Sunday, January 3, 2010

Letting Go



Parivrtta Anjaneyasana

It seems that letting go is the hardest thing for people to do in their practice (and in their lives). We hold on to this idea that we can't do something or if we really let go of something we will be left with nothing. That's not true. When we let go of everything we become free. Truly free. Think about it.

I hear all the time people say they can't do yoga because they can't even touch their toes. Let go of the idea that you can't touch your toes. Who cares if you can't reach that far. Yoga is not all about how far you can bend or twist or reach. It's about trying or even pretending. I tell my students all the time that we sometimes just pretend to be in the full pose. There is no such thing as a perfect pose anyway. There is only your pose and where you are in that pose at that moment. Your poses will change every single time you practice so why hold on to the idea that you can't do something? You may not touch your toes today but will you tomorrow? A year from now?

If you let go of those things you can't do you will start to be amazed at all of the things you can do.

Sunday, December 27, 2009



Bad blogger! Bah, no excuses. It is what it is. Start fresh and move forward. See the light at the end of the tunnel (or bridge)? Yes, me too.

Wednesday, November 11, 2009

Stand Tall



Vrksasana (vrik-SHAHS-anna) - Tree Pose

When I describe this pose in class I always tell people to think of the standing leg like the trunk of the tree, root your feet into the earth, then extend your arms up like branches. "When in the pose do not think about losing your balance as falling! Think of it as swaying in the wind." It's amazing how many people start to stand more steady. You see on their faces a look of understanding and so many people have said after class how they like it described that way.

When we change the way we think about yoga poses we can sometimes unlock the secret of the pose.

Tuesday, November 10, 2009



Santosha - Contentment

Not a pose but one of the Niyama's of Yoga. I thought it important to follow up my little pity party post with a reminder that life really is good. I have so much in my life that truly is fulfilling. Sometimes a day can get overwhelming and just feel wrong. Other times it's fine. Today is fine. Today is beautiful. I get to go teach yoga this morning. How lucky am I?! Every Tuesday and Thursday morning I wake up excited to get to the studio at 5:45am! (Remind me that I said that when it gets freezing cold and I'm whining about going outside that early in the morning.)

The moral to this post is that I am over myself! No more crying in my beer. I am CONTENT! The other moral to this story is hormones are a bitch!

Sunday, November 8, 2009

Empty



I have had a lot of time to think this weekend.
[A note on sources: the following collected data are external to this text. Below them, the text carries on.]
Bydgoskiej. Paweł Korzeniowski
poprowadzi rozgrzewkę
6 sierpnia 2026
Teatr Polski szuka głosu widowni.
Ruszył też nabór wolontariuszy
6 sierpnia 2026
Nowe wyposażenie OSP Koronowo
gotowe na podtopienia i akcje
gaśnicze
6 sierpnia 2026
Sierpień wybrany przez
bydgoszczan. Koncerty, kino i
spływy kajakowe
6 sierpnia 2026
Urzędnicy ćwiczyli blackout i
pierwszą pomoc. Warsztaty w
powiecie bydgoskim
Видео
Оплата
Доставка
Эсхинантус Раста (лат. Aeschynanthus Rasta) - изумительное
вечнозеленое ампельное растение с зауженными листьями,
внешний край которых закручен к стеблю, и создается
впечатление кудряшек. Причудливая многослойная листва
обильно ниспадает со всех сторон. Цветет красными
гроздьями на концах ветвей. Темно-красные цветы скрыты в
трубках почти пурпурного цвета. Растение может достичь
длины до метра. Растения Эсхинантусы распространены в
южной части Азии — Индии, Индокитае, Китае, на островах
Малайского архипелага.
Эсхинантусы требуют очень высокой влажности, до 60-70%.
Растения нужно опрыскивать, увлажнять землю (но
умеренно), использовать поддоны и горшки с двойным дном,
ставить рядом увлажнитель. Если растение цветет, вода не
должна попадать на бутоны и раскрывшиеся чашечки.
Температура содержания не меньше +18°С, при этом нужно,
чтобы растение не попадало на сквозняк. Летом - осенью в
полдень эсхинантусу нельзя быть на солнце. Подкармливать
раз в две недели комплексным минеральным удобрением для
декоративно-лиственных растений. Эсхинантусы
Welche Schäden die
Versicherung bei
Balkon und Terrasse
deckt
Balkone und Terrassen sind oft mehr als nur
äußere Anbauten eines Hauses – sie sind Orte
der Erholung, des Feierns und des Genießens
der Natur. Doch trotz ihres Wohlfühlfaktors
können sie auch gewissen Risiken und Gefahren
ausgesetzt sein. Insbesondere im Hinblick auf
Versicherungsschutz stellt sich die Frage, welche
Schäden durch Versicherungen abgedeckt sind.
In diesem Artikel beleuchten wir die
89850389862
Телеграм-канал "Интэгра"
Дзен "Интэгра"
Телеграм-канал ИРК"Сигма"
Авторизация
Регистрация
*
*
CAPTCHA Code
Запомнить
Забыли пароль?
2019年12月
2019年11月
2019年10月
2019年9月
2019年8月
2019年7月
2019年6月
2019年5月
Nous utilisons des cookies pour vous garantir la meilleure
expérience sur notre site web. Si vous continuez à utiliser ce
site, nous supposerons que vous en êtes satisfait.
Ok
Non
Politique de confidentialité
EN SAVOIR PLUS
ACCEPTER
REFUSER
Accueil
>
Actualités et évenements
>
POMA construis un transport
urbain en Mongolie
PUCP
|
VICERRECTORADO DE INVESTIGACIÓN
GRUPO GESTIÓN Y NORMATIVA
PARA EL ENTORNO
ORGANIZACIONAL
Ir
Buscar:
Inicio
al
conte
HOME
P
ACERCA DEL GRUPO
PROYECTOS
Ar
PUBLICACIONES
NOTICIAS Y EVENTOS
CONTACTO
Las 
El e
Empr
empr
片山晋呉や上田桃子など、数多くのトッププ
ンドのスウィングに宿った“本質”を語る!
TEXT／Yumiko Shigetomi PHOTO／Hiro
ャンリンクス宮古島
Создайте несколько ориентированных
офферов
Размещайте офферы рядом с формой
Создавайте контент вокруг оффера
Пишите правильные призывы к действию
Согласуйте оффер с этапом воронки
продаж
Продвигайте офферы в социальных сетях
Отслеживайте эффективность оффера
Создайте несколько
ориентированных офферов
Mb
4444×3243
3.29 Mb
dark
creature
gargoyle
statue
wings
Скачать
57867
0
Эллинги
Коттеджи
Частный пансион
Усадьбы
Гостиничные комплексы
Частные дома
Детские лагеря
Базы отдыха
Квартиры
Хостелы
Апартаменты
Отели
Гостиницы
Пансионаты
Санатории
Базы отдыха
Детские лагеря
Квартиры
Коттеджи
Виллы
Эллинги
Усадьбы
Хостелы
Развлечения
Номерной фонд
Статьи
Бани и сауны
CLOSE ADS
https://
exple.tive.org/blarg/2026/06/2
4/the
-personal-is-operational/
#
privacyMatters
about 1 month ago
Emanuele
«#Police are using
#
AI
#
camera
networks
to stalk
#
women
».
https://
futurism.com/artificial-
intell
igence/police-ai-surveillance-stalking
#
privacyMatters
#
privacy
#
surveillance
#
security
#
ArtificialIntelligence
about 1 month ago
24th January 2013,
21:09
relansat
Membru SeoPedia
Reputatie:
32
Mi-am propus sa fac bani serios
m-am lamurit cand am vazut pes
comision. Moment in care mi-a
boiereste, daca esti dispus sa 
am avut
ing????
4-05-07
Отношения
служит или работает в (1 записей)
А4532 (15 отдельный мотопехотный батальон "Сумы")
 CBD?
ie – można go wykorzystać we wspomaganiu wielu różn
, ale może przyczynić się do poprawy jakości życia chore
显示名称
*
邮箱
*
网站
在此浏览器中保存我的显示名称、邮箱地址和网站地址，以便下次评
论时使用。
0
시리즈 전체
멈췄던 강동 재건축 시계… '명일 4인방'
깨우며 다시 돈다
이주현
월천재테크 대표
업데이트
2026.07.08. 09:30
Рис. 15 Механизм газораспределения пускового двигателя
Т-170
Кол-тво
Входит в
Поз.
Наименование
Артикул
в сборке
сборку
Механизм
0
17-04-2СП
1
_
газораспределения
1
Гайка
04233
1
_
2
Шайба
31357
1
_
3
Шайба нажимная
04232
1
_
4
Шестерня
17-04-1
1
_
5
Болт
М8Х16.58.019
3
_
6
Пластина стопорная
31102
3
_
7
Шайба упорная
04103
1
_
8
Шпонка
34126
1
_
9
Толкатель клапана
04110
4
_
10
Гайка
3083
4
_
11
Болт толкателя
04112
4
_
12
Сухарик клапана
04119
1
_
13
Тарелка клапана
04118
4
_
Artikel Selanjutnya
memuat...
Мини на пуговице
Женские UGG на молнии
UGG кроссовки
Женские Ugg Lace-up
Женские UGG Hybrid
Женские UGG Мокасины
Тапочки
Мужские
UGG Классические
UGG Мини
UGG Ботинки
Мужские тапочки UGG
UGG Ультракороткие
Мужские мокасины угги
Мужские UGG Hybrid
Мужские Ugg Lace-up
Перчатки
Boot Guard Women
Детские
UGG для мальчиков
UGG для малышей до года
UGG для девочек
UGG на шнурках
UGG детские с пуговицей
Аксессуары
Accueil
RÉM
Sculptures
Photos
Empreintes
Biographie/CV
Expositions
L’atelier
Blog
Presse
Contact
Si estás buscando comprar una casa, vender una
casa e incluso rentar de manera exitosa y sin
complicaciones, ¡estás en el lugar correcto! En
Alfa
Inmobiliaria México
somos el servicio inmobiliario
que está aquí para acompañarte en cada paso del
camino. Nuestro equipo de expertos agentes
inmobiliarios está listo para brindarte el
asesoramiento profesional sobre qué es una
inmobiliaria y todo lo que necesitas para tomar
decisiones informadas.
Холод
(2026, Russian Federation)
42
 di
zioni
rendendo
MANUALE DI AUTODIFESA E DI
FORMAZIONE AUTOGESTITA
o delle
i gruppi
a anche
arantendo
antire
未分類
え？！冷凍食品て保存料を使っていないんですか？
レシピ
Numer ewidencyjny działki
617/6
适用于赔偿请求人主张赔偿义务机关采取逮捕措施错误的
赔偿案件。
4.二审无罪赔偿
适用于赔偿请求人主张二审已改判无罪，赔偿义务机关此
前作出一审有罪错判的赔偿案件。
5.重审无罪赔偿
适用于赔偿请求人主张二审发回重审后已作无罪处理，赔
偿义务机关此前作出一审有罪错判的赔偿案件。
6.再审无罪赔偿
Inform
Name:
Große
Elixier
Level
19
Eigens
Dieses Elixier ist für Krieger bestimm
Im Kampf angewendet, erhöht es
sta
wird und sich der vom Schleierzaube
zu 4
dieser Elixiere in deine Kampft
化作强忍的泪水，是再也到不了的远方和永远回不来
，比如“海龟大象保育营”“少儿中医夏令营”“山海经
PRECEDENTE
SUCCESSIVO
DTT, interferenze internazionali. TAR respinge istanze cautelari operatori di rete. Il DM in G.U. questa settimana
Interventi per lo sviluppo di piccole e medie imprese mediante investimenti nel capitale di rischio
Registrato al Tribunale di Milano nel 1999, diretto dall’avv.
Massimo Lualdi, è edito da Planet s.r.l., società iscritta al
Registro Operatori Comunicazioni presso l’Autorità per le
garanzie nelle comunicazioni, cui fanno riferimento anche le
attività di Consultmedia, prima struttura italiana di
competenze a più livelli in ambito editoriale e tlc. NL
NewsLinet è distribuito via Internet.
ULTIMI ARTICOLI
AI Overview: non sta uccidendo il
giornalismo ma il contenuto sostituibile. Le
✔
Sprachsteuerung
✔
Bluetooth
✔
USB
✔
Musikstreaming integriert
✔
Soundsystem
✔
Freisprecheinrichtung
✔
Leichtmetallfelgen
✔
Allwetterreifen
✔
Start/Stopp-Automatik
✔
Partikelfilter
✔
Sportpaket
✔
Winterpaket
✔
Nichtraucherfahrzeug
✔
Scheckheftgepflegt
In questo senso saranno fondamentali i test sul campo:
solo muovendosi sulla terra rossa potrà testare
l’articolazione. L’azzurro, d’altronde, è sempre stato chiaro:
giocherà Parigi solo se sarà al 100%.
I have had some interesting interactions with people lately that have left me feeling a little sad and disappointed. I don't really care to expand on that since it is really is a very personal matter, and I don't want to put other individuals business out in the open. Lets just say that after many months of reaching out to people and trying really hard to establish friendships with locals I have been left out of a lot. I had no idea how much until this weekend.

This leaves me with my empty mailbox up there and why I choose that pictures. It's empty, but I looked inside and there is so much that goes on behind the emptiness. I have decided to fill up my box with good stuff. I have great kids, who are certainly finding their own way in the world, but still look to me to be there when they need me. I can do that. I have two great jobs that I am passionate about and once I can get my studio in a year round usable condition will be able to fill my time with yoga and photography. The next thing I'd like to find to fill up my box is something creative that I can work on in my free time (haha). I am thinking about jewelry making. I loved working with metal when I took a class at the fair.

This is one of those to be continued posts. I am not really sure how it is all going to end up. I do apologize for the down tone of the post, but it's been a down kind of weekend.

Wednesday, November 4, 2009



Adho Mukha Svanasana (AH-doh MOO-kah shvah-NAHS-anna) - Downward Facing Dog

adho = downward
mukha = face
svana = dog

This picture is several years old. I think it's time to do some more yoga photography. If I do self-portraits, I must remember to buy a remote shutter release. Using the timer sucks! I recently did some work with a local friend/yoga instructor. It was so fun and the pictures turned out beautifully. Need more of that, I think.

Tuesday, November 3, 2009

Surrender



Uttanasana (OOT-tan-AHS-ahna) - Standing Forward Bend

ut = intense
tan = to stretch or extend

This seems like such a simple pose. You just fold forward, right? Well, it's not that easy for some people. When I first started getting serious about my practice (crap, I'm old) 8 years ago, I couldn't even touch my toes. My hands came to my shins. This picture was taken March 6, 2006. As you can see only my fingertips touched the floor. 3 years later I can place my palms to the floor. It's a long slow process but with work and regular practice our bodies start to feel comfortable in poses and we begin to get deeper in them. Eventually I'll be able to fold over entirely placing my chest to my thighs. It might take 5 years, and I'm ok with that. I know I'll get there. We all get where we are going when we set an intention and work towards a goal. Make your intentions clear. Trust the universe to help move you along but trust yourself to move you along. You have the power within you to accomplish your goals. Trust and surrender to a process.